MicroRNA function in cardiac and metabolic disease (MICARUS)
MicroRNA function in cardiac and metabolic disease
Start date: Apr 1, 2014,
End date: Mar 31, 2019
"Cardiovascular disease is the primary cause of morbidity and mortality worldwide. Despite numerous treatment options the prevalence of cardiovascular indications continues to increase, underscoring the need for new therapeutic strategies.In recent years, prominent roles of microRNAs (miRNAs) have been uncovered in a variety of cardiovascular disorders. miRNAs are short, single stranded RNAs that regulate gene expression by suppressing multiple, often related, mRNAs.Our studies have focussed on the cardiac specific miRNA, miR-208. We showed that, in the setting of heart failure, genetic deletion as well as therapeutic inhibition of miR-208 resulted in reduced cardiac remodeling (less hypertrophy and fibrosis), the inability to upregulate beta-MHC (a sensitive marker of pathological cardiac stress) and improved survival.Unexpectedly, mice treated with antimiR-208 displayed resistance to obesity and enhanced glucose metabolism in a mouse model of type II diabetes.
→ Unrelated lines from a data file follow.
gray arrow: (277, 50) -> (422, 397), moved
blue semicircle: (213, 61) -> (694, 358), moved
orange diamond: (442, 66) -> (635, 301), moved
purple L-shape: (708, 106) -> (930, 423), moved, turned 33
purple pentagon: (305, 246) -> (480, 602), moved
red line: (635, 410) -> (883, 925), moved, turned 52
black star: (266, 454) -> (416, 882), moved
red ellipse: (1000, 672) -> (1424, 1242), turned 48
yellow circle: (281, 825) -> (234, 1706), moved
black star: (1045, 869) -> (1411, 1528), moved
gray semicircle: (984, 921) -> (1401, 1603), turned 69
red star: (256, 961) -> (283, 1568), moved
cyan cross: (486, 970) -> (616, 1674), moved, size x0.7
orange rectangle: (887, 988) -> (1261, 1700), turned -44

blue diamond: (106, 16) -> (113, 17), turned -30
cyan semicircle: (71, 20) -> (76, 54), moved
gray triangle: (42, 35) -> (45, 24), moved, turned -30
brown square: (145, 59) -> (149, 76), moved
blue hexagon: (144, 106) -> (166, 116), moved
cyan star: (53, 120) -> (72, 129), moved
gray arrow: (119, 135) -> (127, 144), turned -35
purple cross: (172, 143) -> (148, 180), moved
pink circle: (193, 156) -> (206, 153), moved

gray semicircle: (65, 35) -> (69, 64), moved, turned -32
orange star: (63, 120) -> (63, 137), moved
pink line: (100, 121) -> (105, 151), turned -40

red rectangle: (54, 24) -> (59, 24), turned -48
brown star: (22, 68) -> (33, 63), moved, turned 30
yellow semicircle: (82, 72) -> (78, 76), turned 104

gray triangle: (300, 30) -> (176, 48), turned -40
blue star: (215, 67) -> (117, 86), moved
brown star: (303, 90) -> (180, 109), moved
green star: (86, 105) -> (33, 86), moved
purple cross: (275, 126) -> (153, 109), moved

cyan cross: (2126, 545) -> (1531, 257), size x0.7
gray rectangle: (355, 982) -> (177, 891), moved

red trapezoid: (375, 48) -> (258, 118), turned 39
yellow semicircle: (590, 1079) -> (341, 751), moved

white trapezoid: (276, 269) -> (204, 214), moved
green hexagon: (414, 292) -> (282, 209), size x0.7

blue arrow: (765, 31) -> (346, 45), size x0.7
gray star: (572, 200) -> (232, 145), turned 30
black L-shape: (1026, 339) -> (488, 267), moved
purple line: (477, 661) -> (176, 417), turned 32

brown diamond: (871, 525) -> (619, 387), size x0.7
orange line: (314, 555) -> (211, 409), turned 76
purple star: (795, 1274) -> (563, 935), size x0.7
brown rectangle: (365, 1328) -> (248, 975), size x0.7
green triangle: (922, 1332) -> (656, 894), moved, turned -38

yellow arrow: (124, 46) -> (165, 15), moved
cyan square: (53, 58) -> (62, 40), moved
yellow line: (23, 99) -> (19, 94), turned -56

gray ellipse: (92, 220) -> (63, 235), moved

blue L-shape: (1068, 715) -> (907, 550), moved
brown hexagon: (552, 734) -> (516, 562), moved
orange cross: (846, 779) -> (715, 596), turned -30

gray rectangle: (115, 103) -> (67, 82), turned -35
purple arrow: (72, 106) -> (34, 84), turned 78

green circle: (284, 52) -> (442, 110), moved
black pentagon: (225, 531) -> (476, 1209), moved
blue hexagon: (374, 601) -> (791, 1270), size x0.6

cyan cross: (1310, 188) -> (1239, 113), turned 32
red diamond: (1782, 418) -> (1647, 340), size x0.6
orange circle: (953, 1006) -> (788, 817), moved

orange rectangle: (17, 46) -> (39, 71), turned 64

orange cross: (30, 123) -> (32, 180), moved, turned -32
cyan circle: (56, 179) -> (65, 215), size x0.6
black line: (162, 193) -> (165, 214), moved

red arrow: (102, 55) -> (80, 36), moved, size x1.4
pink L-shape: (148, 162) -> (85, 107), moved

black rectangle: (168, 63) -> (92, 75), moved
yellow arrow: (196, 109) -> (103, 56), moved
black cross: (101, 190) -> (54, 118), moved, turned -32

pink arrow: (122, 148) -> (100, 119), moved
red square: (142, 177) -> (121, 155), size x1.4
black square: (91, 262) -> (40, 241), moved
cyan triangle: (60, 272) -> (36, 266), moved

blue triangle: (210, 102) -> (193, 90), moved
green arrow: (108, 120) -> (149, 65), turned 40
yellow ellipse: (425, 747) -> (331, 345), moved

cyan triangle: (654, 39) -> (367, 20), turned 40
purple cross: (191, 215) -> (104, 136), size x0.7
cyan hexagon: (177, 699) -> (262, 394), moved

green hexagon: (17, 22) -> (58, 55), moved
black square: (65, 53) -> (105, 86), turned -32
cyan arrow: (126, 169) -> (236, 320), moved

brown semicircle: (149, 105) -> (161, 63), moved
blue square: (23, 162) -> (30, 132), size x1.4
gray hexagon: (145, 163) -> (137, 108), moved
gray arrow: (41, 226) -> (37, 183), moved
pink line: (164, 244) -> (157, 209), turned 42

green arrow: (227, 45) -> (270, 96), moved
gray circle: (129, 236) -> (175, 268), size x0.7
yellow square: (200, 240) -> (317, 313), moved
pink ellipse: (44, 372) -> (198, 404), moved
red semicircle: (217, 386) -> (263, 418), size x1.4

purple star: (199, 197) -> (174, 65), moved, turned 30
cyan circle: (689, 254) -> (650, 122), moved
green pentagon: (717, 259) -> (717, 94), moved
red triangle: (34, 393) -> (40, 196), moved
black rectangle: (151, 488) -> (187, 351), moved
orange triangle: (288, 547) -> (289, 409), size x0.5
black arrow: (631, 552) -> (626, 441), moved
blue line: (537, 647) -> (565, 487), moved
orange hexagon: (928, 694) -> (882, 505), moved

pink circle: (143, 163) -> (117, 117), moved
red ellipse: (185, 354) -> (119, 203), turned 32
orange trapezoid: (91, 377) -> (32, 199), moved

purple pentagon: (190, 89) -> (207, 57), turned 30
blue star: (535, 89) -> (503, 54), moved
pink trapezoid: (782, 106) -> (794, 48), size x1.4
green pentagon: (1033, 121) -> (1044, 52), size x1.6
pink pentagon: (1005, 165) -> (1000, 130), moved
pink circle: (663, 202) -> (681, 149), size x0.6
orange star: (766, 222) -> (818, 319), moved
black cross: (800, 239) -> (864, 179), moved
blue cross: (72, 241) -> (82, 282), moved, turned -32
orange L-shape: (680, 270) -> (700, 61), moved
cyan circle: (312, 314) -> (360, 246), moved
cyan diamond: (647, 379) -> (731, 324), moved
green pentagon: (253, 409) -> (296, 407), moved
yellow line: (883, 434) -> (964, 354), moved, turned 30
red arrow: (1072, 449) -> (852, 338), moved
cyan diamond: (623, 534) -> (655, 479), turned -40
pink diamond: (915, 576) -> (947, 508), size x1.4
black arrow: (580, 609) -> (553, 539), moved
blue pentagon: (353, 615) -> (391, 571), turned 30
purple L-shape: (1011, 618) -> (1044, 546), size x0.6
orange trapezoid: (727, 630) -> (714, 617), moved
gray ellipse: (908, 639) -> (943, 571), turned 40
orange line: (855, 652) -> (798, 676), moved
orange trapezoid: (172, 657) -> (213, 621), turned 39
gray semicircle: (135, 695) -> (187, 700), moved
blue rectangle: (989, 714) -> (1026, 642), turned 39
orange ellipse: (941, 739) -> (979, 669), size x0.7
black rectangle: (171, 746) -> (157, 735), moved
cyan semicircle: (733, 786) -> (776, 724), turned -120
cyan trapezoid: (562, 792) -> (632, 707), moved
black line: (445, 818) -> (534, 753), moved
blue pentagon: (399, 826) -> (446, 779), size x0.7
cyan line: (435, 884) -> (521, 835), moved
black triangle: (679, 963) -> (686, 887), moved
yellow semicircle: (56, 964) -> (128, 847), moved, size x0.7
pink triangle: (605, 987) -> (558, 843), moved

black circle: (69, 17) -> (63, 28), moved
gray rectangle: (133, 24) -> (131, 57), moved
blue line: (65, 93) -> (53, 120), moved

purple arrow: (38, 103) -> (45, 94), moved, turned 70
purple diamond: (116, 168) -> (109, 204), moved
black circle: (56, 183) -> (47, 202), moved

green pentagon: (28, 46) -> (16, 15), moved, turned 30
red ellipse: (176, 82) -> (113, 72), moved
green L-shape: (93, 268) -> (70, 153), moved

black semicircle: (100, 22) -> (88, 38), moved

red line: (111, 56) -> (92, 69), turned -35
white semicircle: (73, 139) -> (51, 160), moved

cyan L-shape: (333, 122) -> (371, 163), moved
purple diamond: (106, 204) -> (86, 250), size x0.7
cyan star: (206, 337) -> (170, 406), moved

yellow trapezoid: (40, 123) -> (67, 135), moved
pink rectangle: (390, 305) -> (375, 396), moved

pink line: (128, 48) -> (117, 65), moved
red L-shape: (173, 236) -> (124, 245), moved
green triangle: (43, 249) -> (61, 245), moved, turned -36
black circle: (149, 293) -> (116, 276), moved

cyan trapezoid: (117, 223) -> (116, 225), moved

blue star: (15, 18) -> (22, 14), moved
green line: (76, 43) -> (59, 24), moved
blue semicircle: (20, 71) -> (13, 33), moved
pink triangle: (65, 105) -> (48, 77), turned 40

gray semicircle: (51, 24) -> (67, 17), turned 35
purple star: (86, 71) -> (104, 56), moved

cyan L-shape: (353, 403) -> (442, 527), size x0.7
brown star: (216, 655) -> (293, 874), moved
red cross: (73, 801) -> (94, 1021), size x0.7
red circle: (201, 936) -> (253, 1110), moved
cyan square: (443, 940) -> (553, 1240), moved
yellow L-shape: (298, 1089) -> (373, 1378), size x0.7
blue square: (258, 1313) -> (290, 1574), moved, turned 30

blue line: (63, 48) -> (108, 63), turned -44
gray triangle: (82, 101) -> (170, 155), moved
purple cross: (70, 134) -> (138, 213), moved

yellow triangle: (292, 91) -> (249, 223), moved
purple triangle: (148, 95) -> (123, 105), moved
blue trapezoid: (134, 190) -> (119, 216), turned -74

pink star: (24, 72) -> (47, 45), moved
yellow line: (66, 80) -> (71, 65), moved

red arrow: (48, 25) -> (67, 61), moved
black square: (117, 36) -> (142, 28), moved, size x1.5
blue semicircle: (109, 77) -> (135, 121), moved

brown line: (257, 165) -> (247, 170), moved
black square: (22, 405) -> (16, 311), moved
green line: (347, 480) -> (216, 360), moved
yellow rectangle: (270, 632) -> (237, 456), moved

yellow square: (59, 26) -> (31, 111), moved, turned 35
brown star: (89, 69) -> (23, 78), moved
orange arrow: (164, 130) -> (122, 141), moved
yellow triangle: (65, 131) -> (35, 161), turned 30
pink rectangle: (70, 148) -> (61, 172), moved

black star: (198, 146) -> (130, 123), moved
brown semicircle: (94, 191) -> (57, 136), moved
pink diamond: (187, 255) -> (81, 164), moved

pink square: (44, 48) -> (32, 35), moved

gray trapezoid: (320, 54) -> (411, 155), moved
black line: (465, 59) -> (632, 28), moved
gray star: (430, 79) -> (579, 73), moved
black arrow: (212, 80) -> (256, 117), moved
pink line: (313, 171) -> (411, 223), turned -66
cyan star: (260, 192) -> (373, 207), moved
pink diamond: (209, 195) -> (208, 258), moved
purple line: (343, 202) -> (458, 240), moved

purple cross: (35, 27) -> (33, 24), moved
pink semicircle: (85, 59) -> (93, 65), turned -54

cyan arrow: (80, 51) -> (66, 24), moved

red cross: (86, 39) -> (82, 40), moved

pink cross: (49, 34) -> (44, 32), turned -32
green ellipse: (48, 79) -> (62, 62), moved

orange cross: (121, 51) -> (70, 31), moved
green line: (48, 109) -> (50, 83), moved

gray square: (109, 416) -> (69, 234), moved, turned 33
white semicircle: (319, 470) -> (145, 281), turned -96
These effects suggest that the heart plays a previously unrecognized role in systemic metabolic control via a miR-208 dependent mechanism.Although these studies indicate a crucial role for miR-208 in cardiac remodeling and systemic metabolism, the mechanism of action still remains to be defined. Our preliminary gene expression data indicate a cohort of miR-208 targets to be regulated in our stress models, many of which so far have unknown or ill-studied cardiac functions.The aim of the present proposal is to use genetics, gene expression analyses, stress models and antimiR approaches to study the relevance of downstream miR-208 targets for cardiac remodeling and total body metabolism and explore whether additional miRNAs besides miR-208 are relevant for cardiometabolic disease. Together these projects will increase our mechanistic understanding of miRNA function in cardiac and metabolic disease which will advance the clinical application of miRNA therapeutics."